Steve Donziger – a member of a supposed “independent trial monitoring team that’s been observing the Greenpeace trial in Dakota” – claimed on the far-left news show Democracy Now! that Greenpeace has been victimized by the North Dakota court and jury:
“It was very clear that this was not going to be a trial as that term is commonly understood. I would really call it more a choreographed show, in a county that, you know, 75% of the people voted for Donald Trump. Greenpeace did a survey of residents prior to trial. Ninety-seven percent said they could not judge this case fairly.
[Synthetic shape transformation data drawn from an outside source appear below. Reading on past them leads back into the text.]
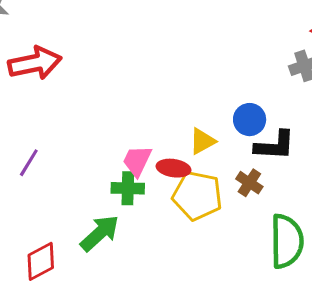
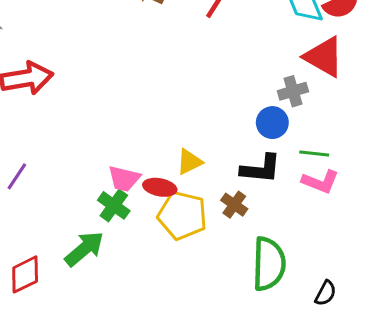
blue circle: (250, 120) -> (272, 123), moved
pink trapezoid: (137, 161) -> (124, 179), turned -104
green cross: (128, 188) -> (114, 205), turned 32

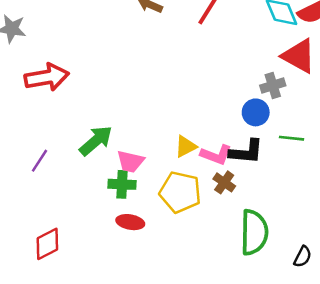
pink L-shape: (320, 182) -> (216, 155), moved
red ellipse: (160, 187) -> (130, 222), moved
green cross: (114, 205) -> (122, 184), turned -32
green arrow: (84, 249) -> (96, 141), moved

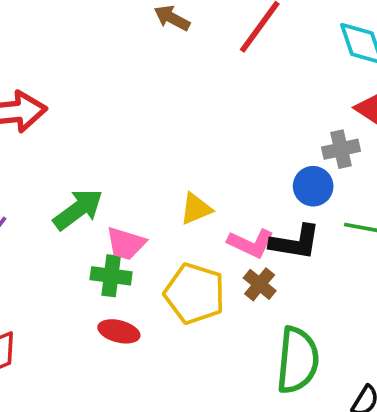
yellow triangle: (186, 147) -> (196, 209), moved

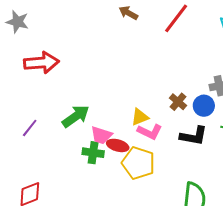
pink L-shape: (251, 243) -> (150, 132), moved
brown cross: (260, 284) -> (178, 102), moved
red ellipse: (119, 331) -> (118, 145), moved

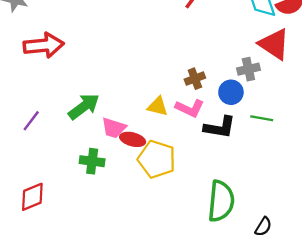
brown cross: (178, 102) -> (195, 79), moved, turned 30
yellow triangle: (140, 117) -> (158, 106), turned 36
pink L-shape: (150, 132) -> (190, 108), moved
green cross: (93, 153) -> (92, 161), moved

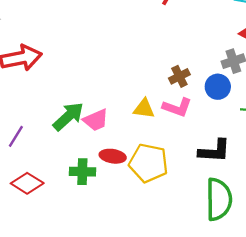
black L-shape: (220, 127) -> (214, 151), moved
pink trapezoid: (114, 128) -> (96, 120), moved, turned -35
red ellipse: (133, 139) -> (113, 156), moved
red diamond: (32, 197) -> (27, 183), moved, turned 60

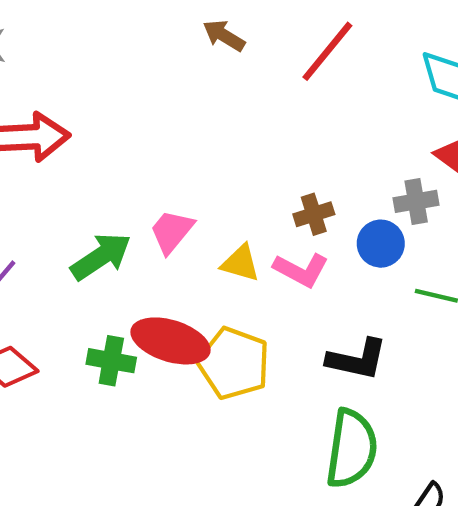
pink trapezoid: (96, 120) -> (172, 231), moved, turned 144
red ellipse: (113, 156) -> (170, 341), size x1.6

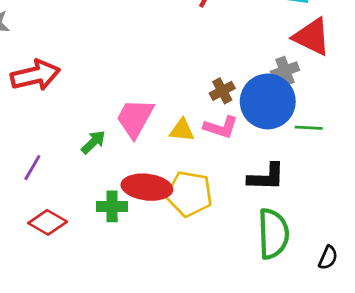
pink trapezoid: (172, 231) -> (135, 118), size x1.4
blue circle: (381, 244) -> (268, 101), size x1.8
green arrow: (101, 257) -> (93, 142), size x0.7

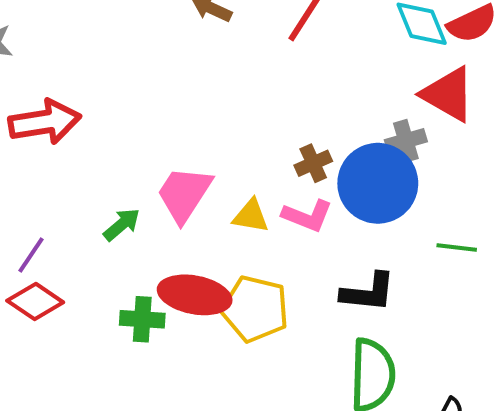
green line: (309, 128) -> (457, 248), moved
red diamond: (48, 222) -> (35, 301), moved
Of the jurors, most had ties to the fossil fuel industry.
“And I think this company – and it’s really been driven largely by CEO Kelcy Warren, who is a huge Trump supporter — is trying to use this as a vehicle, really, to intimidate the climate movement, intimidate the Standing Rock Sioux and, I think, really chill people’s First Amendment rights.”
Presumably, Greenpeace’s legal counsel had an opportunity to interview potential jurors for political bias or conflicts of interest before the trial. Greenpeace interim executive director Sushma Raman claims the jury’s verdict was “a broader effort by corporations to stifle dissent” and is “part of a renewed push by corporations to weaponize our courts to silence dissent … aimed at destroying our rights to peaceful protest and free speech.”
But therein lies the core question – did Greenpeace go over the “peaceful protest” line protected by the First Amendment? Left-wing extremism dominates daily headlines as Teslas are torched by attackers who call Musk a Nazi and clamor for his death.
If Greenpeace defamed a lawful business or paid protesters to engage in extremist attacks, it is not suffering an infringement of its rights but is guilty of the opposite – attacking others’ legal freedoms. The jury may simply be holding it accountable: an overdue brake on growing violent extremism.
America will indeed be watching the outcome of the vigilante Greenpeace appeal, which it vows to pursue.